Speaking at conferences and events is an incredible opportunity to build thought leadership and authority for your brand. Whether you know it or not, speaking is one of the oldest forms of social media. 

An extension of teaching, speaking before an audience providing valuable information on a new topic is a form of communicating and socializing your thoughts and ideas. That’s right. The act of speaking was social before technology and way before tools like Facebook and Twitter.

However with the advent of social media there are opportunities to take these speaking engagements and enhance them by making them more social in a modern context. Social opportunities are available for you as a speaker before the event, on-site at the event, after the event, and down the road as you promote yourself as a speaker in the future. Let’s take a look at all four areas.

Before the Event

Interact on the conference’s social channels — Once you’ve signed on, find the event’s Facebook page and event hashtag and engage with the fan community. In addition to being friendly, this is a great way to learn more about the group you’ll be speaking to.

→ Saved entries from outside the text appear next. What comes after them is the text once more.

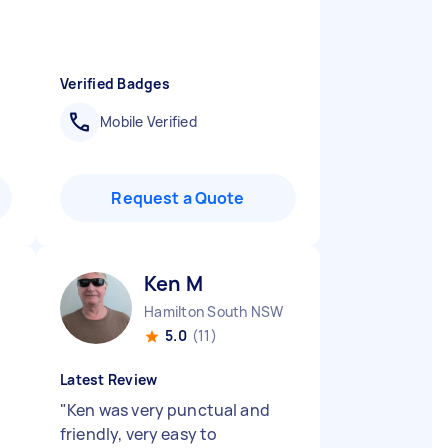
Verified Badges
Mobile Verified
Request a Quote
Ken M
Hamilton South NSW
5.0
(11)
Latest Review
"
Ken was very punctual and
friendly, very easy to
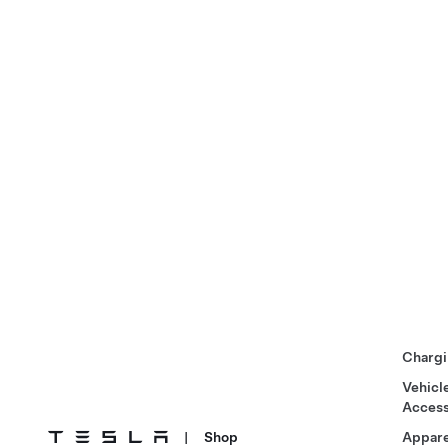
Chargi
Vehicl
Access
|
Shop
Appare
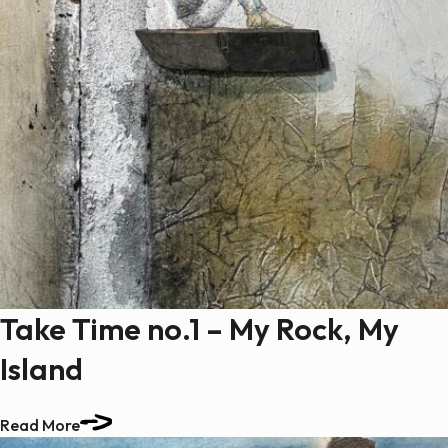
Take Time no.1 – My Rock, My
Island
Read More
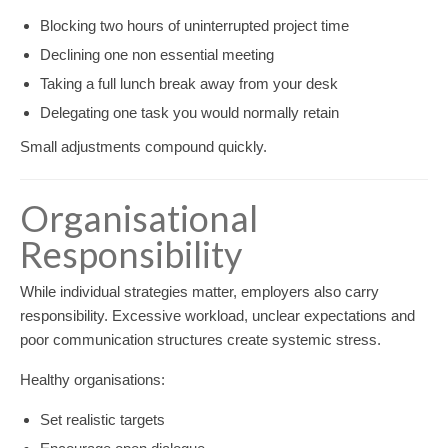
Blocking two hours of uninterrupted project time
Declining one non essential meeting
Taking a full lunch break away from your desk
Delegating one task you would normally retain
Small adjustments compound quickly.
Organisational
Responsibility
While individual strategies matter, employers also carry
responsibility. Excessive workload, unclear expectations and
poor communication structures create systemic stress.
Healthy organisations:
Set realistic targets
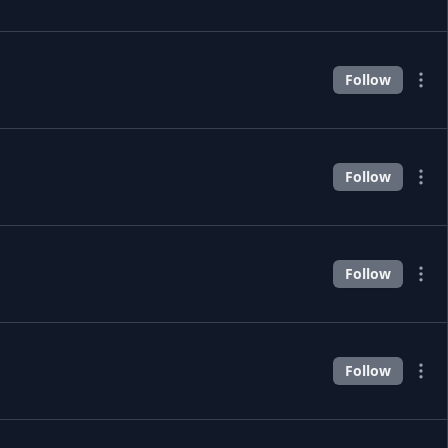
Follow
Follow
Follow
Follow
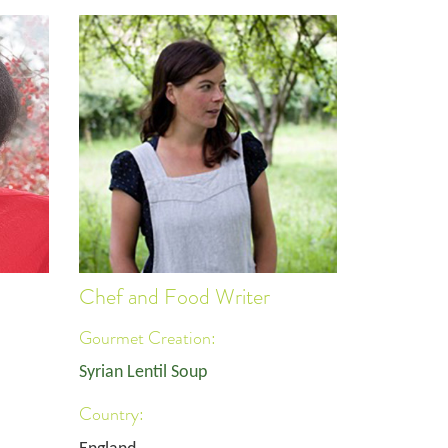
Chef and Food Writer
Gourmet Creation:
Syrian Lentil Soup
Country:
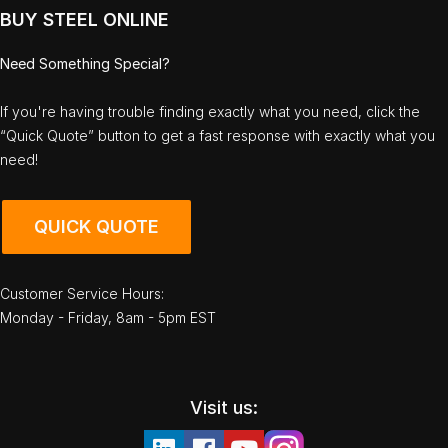
BUY STEEL ONLINE
Need Something Special?
If you're having trouble finding exactly what you need, click the
“Quick Quote” button to get a fast response with exactly what you
need!
QUICK QUOTE
Customer Service Hours:
Monday - Friday, 8am - 5pm EST
Visit us:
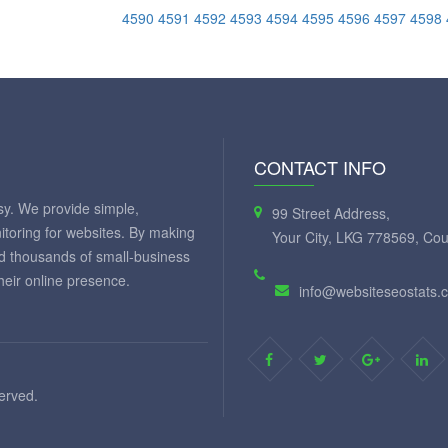
4590
4591
4592
4593
4594
4595
4596
4597
4598
CONTACT INFO
y. We provide simple,
99 Street Address,
itoring for websites. By making
Your City, LKG 778569, Cou
ed thousands of small-business
eir online presence.
info@websiteseostats.
served.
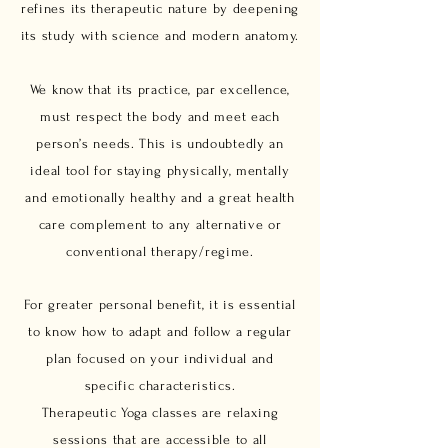
refines its therapeutic nature by deepening
its study with science and modern anatomy.
We know that its practice, par excellence,
must respect the body and meet each
person’s needs. This is undoubtedly an
ideal tool for staying physically, mentally
and emotionally healthy and a great health
care complement to any alternative or
conventional therapy/regime.
For greater personal benefit, it is essential
to know how to adapt and follow a regular
plan focused on your individual and
specific characteristics.
Therapeutic Yoga classes are relaxing
sessions that are accessible to all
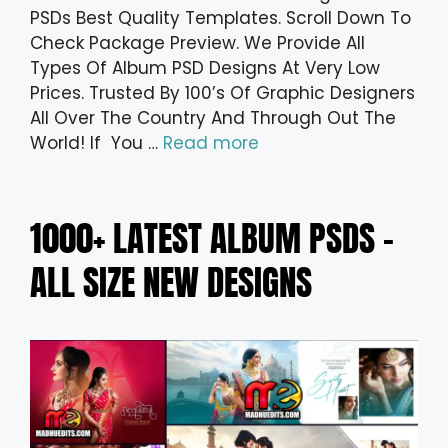
PSDs Best Quality Templates. Scroll Down To
Check Package Preview. We Provide All
Types Of Album PSD Designs At Very Low
Prices. Trusted By 100’s Of Graphic Designers
All Over The Country And Through Out The
World! If You …
Read more
1000+ LATEST ALBUM PSDS –
ALL SIZE NEW DESIGNS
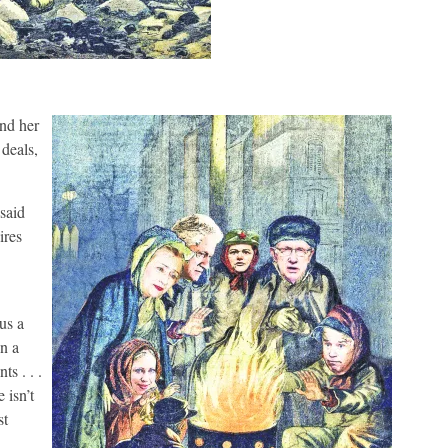
and her
deals,
said
ires
us a
wn a
ts . . .
 isn’t
st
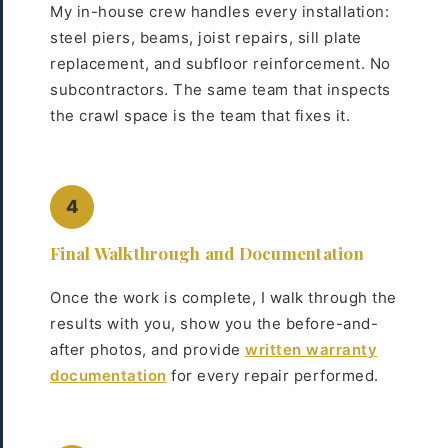
My in-house crew handles every installation:
steel piers, beams, joist repairs, sill plate
replacement, and subfloor reinforcement. No
subcontractors. The same team that inspects
the crawl space is the team that fixes it.
4
Final Walkthrough and Documentation
Once the work is complete, I walk through the
results with you, show you the before-and-
after photos, and provide
written warranty
documentation
for every repair performed.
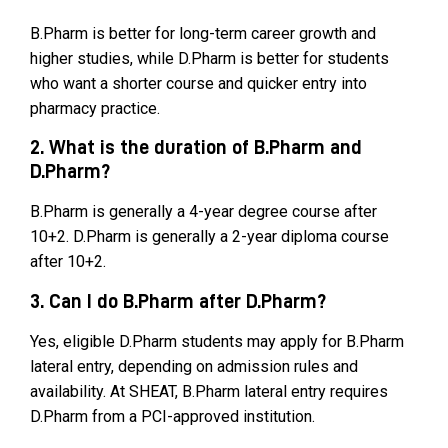
B.Pharm is better for long-term career growth and
higher studies, while D.Pharm is better for students
who want a shorter course and quicker entry into
pharmacy practice.
2. What is the duration of B.Pharm and
D.Pharm?
B.Pharm is generally a 4-year degree course after
10+2. D.Pharm is generally a 2-year diploma course
after 10+2.
3. Can I do B.Pharm after D.Pharm?
Yes, eligible D.Pharm students may apply for B.Pharm
lateral entry, depending on admission rules and
availability. At SHEAT, B.Pharm lateral entry requires
D.Pharm from a PCI-approved institution.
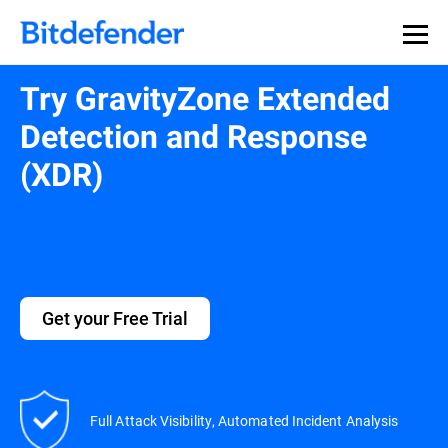
Try GravityZone Extended
Detection and Response
(XDR)
Get your Free Trial
Full Attack Visibility, Automated Incident Analysis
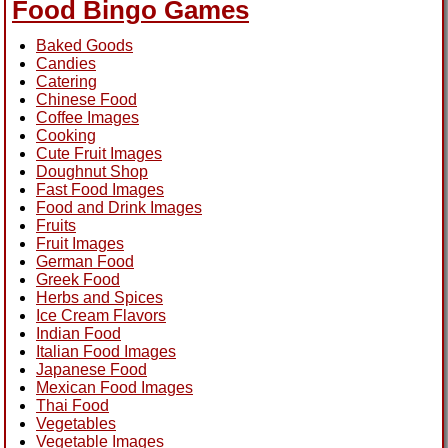
Food Bingo Games
Baked Goods
Candies
Catering
Chinese Food
Coffee Images
Cooking
Cute Fruit Images
Doughnut Shop
Fast Food Images
Food and Drink Images
Fruits
Fruit Images
German Food
Greek Food
Herbs and Spices
Ice Cream Flavors
Indian Food
Italian Food Images
Japanese Food
Mexican Food Images
Thai Food
Vegetables
Vegetable Images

Share the conference with your network — As a speaker, you bring your own audience and community to the event. Use this to share news of your speaking. It buys you good will with the confernece organizer and could even drive new community members to the event. Remember, neither you nor the organizer wants you to speak to an empty room.

Create a Slideshare account — More on this in a bit but you’ll need a Slideshare account as you make your presentation — the slides themselves — social. Start by creating the account. The basic account completion rules apply here as well — full profile info, links, consistent avatar, and the like. Even if you make the mistake of thinking of Slideshare as a secondary network your info should be robust here too.

At the Event

SlideShare vs Handouts — For the most part, events are getting away from the dreaded hand-outs — those nasty slides printed three-up on a page. Though many are doing this to realize the cost savings it also helps you as a speaker. For starters, you don’t want people reading ahead on your slides (this is a BIG pet peeve of mine). Second, if you don’t have handouts you don’t want people scribbling down your slide content either. By uploading them to Slideshare before the event you can take the burden off of your audience by saying you can find my slides at …

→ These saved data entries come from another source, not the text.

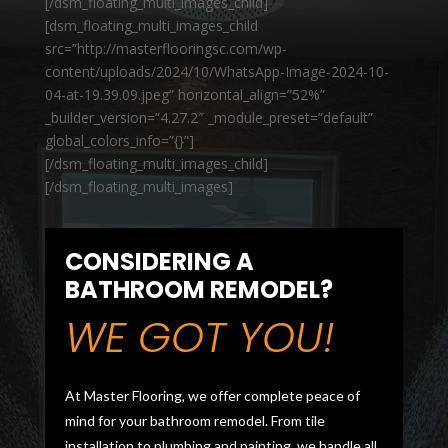
[/dsm_floating_multi_images_child]
[dsm_floating_multi_images_child
src=”http://masterflooringsc.com/wp-
content/uploads/2024/10/WhatsApp-Image-2024-10-
04-at-19.39.09.jpeg” horizontal_align=”52%”
_builder_version=”4.27.2″ _module_preset=”default”
global_colors_info=”{}”]
[/dsm_floating_multi_images_child]
[/dsm_floating_multi_images]
CONSIDERING A
BATHROOM REMODEL?
WE GOT YOU!
At Master Flooring, we offer complete peace of
mind for your bathroom remodel. From tile
installation to plumbing and painting, we handle all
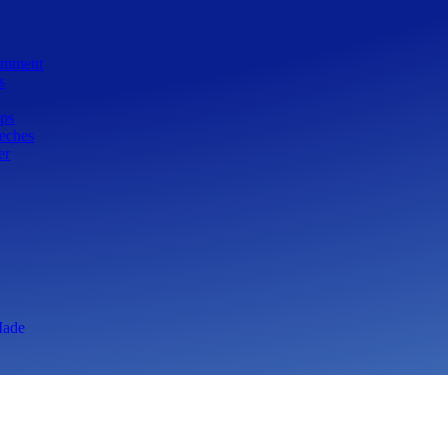
Comment
s
ps
eeches
er
ade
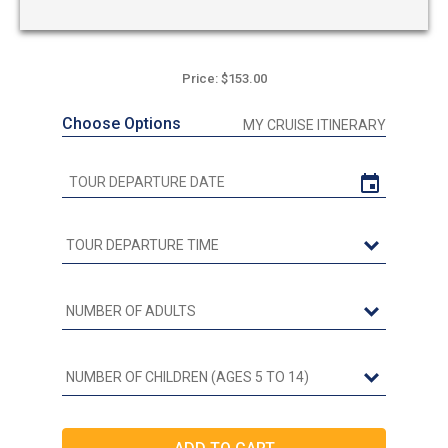
Price: $153.00
Choose Options
MY CRUISE ITINERARY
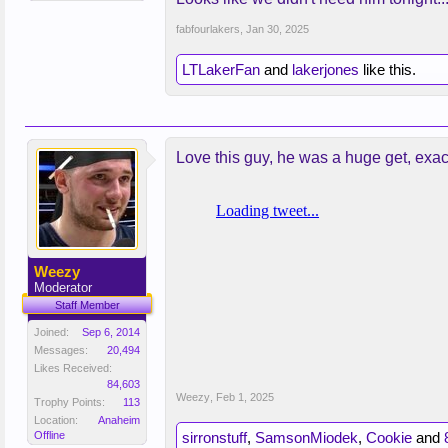
fabfourlakers
,
Jan 30, 2025
LTLakerFan
and
lakerjones
like this.
Love this guy, he was a huge get, exa
Weezy
Moderator
Staff Member
Joined:
Sep 6, 2014
Messages:
20,494
Likes Received:
84,603
Weezy
,
Feb 1, 2025
Trophy Points:
113
Location:
Anaheim
Offline
sirronstuff
,
SamsonMiodek
,
Cookie
and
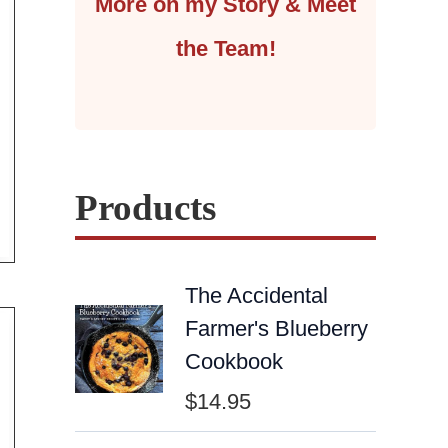
More on my Story & Meet
the Team!
Products
The Accidental
Farmer's Blueberry
Cookbook
$
14.95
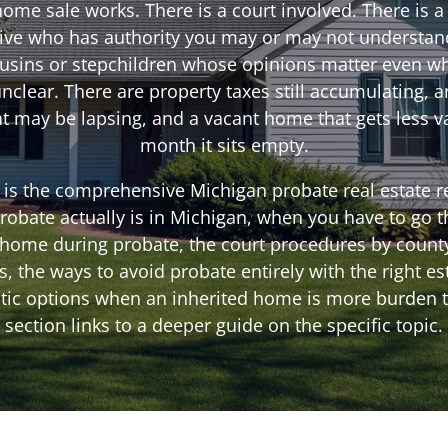
ome sale works. There is a court involved. There is a
ive who has authority you may or may not understan
ousins or stepchildren whose opinions matter even wh
unclear. There are property taxes still accumulating, 
 may be lapsing, and a vacant home that gets less v
month it sits empty.
 is the comprehensive Michigan probate real estate re
robate actually is in Michigan, when you have to go t
a home during probate, the court procedures by county
 the ways to avoid probate entirely with the right es
stic options when an inherited home is more burden t
section links to a deeper guide on the specific topic.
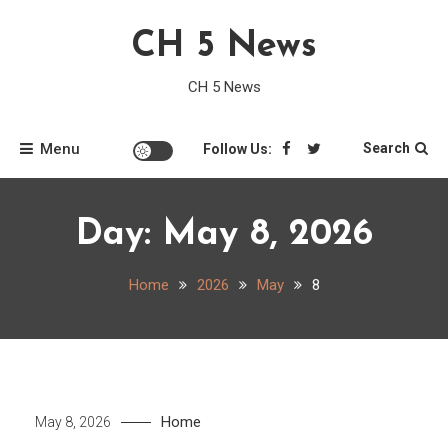
Skip
CH 5 News
to
content
CH 5 News
Menu
Search
Follow Us:
Day:
May 8, 2026
Home
2026
May
8
Home
May 8, 2026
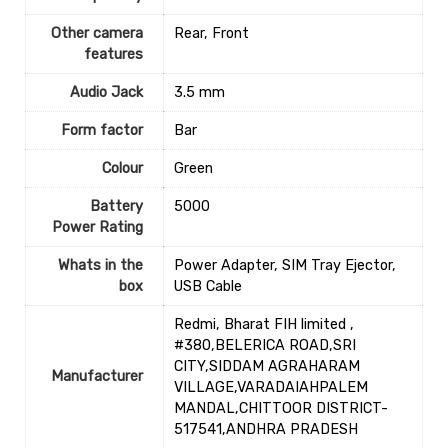
Other camera
‎Rear, Front
features
Audio Jack
‎3.5 mm
Form factor
‎Bar
Colour
‎Green
Battery
‎5000
Power Rating
Whats in the
‎Power Adapter, SIM Tray Ejector,
box
USB Cable
Redmi, Bharat FIH limited ,
#380,BELERICA ROAD,SRI
CITY,SIDDAM AGRAHARAM
Manufacturer
VILLAGE,VARADAIAHPALEM
MANDAL,CHITTOOR DISTRICT-
517541,ANDHRA PRADESH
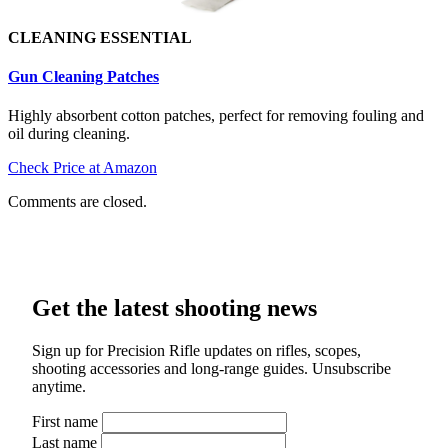
CLEANING ESSENTIAL
Gun Cleaning Patch
es
Highly absorbent cotton patches, perfect for removing fouling and
oil during cleaning.
Check Price at Amazon
Comments are closed.
Get the latest shooting news
Sign up for Precision Rifle updates on rifles, scopes,
shooting accessories and long-range guides. Unsubscribe
anytime.
First name
Last name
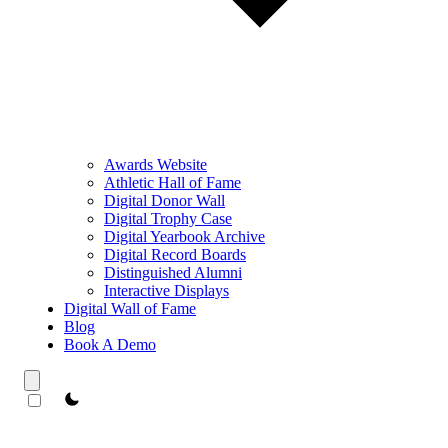
Awards Website
Athletic Hall of Fame
Digital Donor Wall
Digital Trophy Case
Digital Yearbook Archive
Digital Record Boards
Distinguished Alumni
Interactive Displays
Digital Wall of Fame
Blog
Book A Demo
theme switcher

Embed Your Slides on Your Blog — Not to do a bait and switch on you after selling you on Slideshare but one of the huge advantages of this network is that you can embed your slides as you would a YouTube video. Simply grab the code and create a new post with your slides that publishes around the time your talk wraps up. Plus you get extra cool points by getting to say, “You can find these slides right now on my website.” As powerful as Slideshare is (and it is!) you don’t want attendees getting lost there. You want them on your site.

Create Tweetable Slides — Want people to tweet your talk? Create tweetable content. Interestingly enough many speakers have started taking key ideas — quotes, stats, take-aways — and turning them into simple slides with a hashtag for the event or, better yet, your talk to foster conversations.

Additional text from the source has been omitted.